▸ Your task: Starting at the line below with "نحوه انجام معاملات شرطی در نکست" and stopping at the line with "BAB65, Neustadt Nord", please print each line exactly, those two included, and skip every picture.

▸ Source records:
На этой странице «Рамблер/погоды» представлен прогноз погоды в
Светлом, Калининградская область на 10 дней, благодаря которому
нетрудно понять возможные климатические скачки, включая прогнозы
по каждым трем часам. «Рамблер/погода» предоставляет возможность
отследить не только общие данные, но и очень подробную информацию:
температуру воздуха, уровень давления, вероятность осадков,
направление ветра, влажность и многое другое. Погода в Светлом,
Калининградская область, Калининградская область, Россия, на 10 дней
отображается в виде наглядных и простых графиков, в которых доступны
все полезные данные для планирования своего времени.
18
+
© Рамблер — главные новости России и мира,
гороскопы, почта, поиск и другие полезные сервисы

==

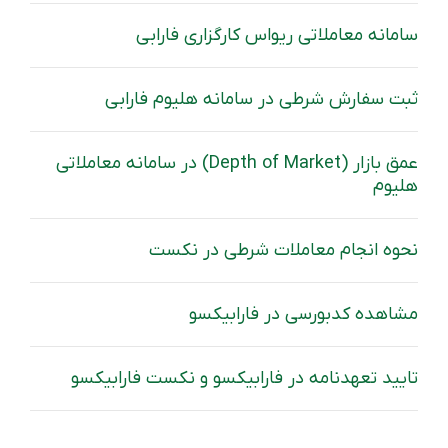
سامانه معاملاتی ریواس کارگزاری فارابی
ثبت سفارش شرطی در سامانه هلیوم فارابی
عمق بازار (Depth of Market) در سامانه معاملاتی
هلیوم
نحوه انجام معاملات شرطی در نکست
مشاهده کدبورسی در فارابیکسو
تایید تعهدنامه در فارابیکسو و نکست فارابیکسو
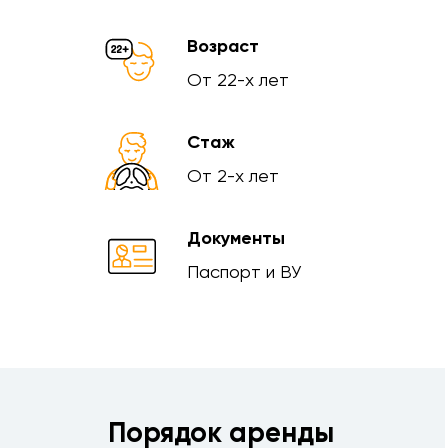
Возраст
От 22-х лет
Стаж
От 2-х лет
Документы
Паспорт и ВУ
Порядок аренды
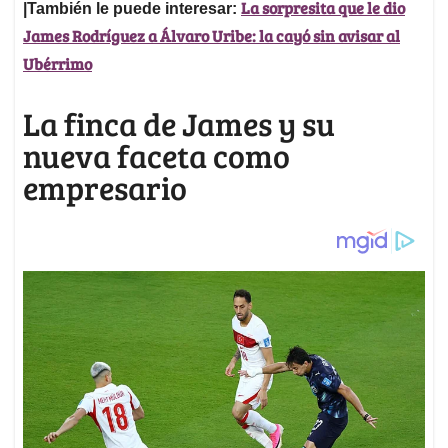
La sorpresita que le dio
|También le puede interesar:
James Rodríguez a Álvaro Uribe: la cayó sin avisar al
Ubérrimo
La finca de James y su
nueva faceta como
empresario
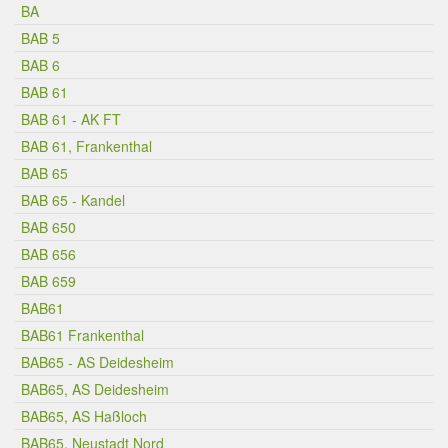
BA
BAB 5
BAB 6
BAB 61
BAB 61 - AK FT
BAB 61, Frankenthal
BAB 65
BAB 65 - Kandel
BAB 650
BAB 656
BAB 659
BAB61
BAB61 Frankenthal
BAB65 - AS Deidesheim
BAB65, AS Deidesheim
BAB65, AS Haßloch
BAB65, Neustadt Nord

---

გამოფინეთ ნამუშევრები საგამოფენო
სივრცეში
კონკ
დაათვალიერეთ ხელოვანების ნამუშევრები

▸ Exercise output:
نحوه انجام معاملات شرطی در نکست
مشاهده کدبورسی در فارابیکسو
تایید تعهدنامه در فارابیکسو و نکست فارابیکسو
Возраст
От 22-х лет
Стаж
От 2-х лет
Документы
Паспорт и ВУ
Порядок аренды
La sorpresita que le dio
|También le puede interesar:
James Rodríguez a Álvaro Uribe: la cayó sin avisar al
Ubérrimo
La finca de James y su
nueva faceta como
empresario
BA
BAB 5
BAB 6
BAB 61
BAB 61 - AK FT
BAB 61, Frankenthal
BAB 65
BAB 65 - Kandel
BAB 650
BAB 656
BAB 659
BAB61
BAB61 Frankenthal
BAB65 - AS Deidesheim
BAB65, AS Deidesheim
BAB65, AS Haßloch
BAB65, Neustadt Nord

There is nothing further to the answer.